Kitware
- Company type: Private
- Industry: Computer software; Large Data Visualization; Biomedical Imaging; Quality Software Process; Informatics; Data Publishing; Computer Vision; Open Source;
- Founded: New York (1998)
- Headquarters: Clifton Park, New York, USA
- Number of locations: Chapel Hill, North Carolina; Santa Fe, New Mexico; Minneapolis, Minnesota; Arlington, Virginia; Lyon, France;
- Key people: Lisa Avila; (CEO & co-founder); Bill Hoffman; (Chairman, CTO & co-founder); Claudine Hagen; (CFO); Will Schroeder; (co-founder); Ken Martin; (co-founder); Charles Law; (co-founder); Stephen Aylward; (Senior Director of Strategic Initiatives); Berk Geveci; (Senior Director of Scientific Computing); Anthony Hoogs; (Vice President of Artificial Intelligence);
- Products: High-performance computing, visualization, and storage;
- Number of employees: 195 (2024)
- Website: www.kitware.com

= Kitware =

American technology company

Kitware, Inc. is a technology company headquartered in Clifton Park, New York. The company is involved in the research and development of open-source software in the fields of computer vision, medical imaging, visualization, 3D data publishing, and technical software development.

==History==
The company was founded in 1998 by Will Schroeder, Ken Martin, Lisa Avila, Charles Law and Bill Hoffman to support the Visualization Toolkit (VTK). VTK was initially created in 1993 by Schroeder, Martin and Bill Lorensen as companion software to “The Visualization Toolkit: An Object-Oriented Approach to 3D Graphics," originally published by Prentice-Hall. As VTK was released open source, a user community developed around the software and the founders of Kitware took this opportunity to start the business.
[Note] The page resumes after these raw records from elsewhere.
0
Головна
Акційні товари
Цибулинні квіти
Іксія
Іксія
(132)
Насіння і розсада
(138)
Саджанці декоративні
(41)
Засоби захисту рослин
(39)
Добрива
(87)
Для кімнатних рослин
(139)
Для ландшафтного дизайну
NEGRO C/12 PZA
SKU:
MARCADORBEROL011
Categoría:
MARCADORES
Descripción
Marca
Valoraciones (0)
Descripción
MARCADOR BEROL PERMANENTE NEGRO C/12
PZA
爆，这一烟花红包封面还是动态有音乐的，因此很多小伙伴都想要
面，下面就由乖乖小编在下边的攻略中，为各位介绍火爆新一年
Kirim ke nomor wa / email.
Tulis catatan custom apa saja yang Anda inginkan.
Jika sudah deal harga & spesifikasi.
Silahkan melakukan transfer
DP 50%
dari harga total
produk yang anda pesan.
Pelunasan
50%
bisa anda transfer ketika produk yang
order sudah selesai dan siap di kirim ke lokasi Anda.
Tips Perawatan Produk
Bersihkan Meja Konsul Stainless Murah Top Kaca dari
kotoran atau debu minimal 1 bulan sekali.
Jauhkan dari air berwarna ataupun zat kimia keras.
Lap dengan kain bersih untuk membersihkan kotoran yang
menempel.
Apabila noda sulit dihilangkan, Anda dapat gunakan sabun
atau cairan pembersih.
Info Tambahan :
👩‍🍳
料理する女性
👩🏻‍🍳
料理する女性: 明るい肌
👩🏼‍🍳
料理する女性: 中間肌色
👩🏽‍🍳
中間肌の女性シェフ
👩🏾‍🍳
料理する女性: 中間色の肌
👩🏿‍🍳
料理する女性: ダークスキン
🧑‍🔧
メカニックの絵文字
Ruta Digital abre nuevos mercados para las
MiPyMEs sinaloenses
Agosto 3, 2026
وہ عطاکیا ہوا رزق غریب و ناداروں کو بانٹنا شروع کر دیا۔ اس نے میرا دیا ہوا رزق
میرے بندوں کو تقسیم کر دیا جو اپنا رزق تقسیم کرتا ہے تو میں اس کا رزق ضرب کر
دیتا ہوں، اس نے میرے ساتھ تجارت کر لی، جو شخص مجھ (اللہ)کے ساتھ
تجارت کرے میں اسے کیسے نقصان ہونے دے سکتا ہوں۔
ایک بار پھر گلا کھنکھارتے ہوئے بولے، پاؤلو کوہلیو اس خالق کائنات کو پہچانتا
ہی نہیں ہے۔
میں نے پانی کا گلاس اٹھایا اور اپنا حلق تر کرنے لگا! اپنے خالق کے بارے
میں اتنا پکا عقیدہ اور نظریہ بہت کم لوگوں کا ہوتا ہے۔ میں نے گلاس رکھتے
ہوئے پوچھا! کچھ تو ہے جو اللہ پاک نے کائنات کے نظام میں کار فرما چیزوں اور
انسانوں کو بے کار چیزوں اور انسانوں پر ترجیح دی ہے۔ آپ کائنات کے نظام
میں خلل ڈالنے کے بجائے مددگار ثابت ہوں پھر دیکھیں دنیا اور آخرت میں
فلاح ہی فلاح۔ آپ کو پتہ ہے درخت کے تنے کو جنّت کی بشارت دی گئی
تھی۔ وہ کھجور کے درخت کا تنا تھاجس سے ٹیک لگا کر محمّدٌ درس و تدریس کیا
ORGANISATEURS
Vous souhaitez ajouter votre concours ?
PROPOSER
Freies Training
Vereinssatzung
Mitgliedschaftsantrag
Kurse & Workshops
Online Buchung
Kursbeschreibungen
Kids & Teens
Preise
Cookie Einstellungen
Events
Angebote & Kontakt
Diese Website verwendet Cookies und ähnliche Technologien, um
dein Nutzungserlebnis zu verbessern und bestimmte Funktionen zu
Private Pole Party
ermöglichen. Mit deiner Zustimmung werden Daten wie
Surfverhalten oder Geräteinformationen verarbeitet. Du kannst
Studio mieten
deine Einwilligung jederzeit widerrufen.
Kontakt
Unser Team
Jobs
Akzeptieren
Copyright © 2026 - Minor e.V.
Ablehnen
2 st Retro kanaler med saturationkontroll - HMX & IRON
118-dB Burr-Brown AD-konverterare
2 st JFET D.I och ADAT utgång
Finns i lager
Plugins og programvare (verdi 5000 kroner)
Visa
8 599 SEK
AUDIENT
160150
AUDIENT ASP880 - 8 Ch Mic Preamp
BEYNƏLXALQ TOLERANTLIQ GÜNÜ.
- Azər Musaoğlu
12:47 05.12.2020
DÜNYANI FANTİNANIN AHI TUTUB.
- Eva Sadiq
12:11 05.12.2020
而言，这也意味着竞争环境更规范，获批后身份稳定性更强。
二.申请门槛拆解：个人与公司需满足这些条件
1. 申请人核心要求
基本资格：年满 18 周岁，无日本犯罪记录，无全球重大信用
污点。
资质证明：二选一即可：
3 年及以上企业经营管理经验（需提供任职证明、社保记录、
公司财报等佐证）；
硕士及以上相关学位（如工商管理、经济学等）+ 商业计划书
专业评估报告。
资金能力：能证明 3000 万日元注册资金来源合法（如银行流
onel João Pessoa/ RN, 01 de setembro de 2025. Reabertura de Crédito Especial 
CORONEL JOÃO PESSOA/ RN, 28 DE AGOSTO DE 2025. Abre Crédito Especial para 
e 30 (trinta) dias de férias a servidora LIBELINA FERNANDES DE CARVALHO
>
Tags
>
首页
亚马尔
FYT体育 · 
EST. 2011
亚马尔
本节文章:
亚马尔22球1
Later, the company expanded its focus and offerings to include development in other areas such as biomedical imaging, large data visualization, quality software process, informatics, and data management.

The company has four additional offices: Carrboro, North Carolina; Minneapolis, Minnesota; Santa Fe, New Mexico; Arlington, Virginia; and Kitware SAS, the European office, in Lyon, France.

Kitware contributes to many popular open-source projects, such as VTK and CMake.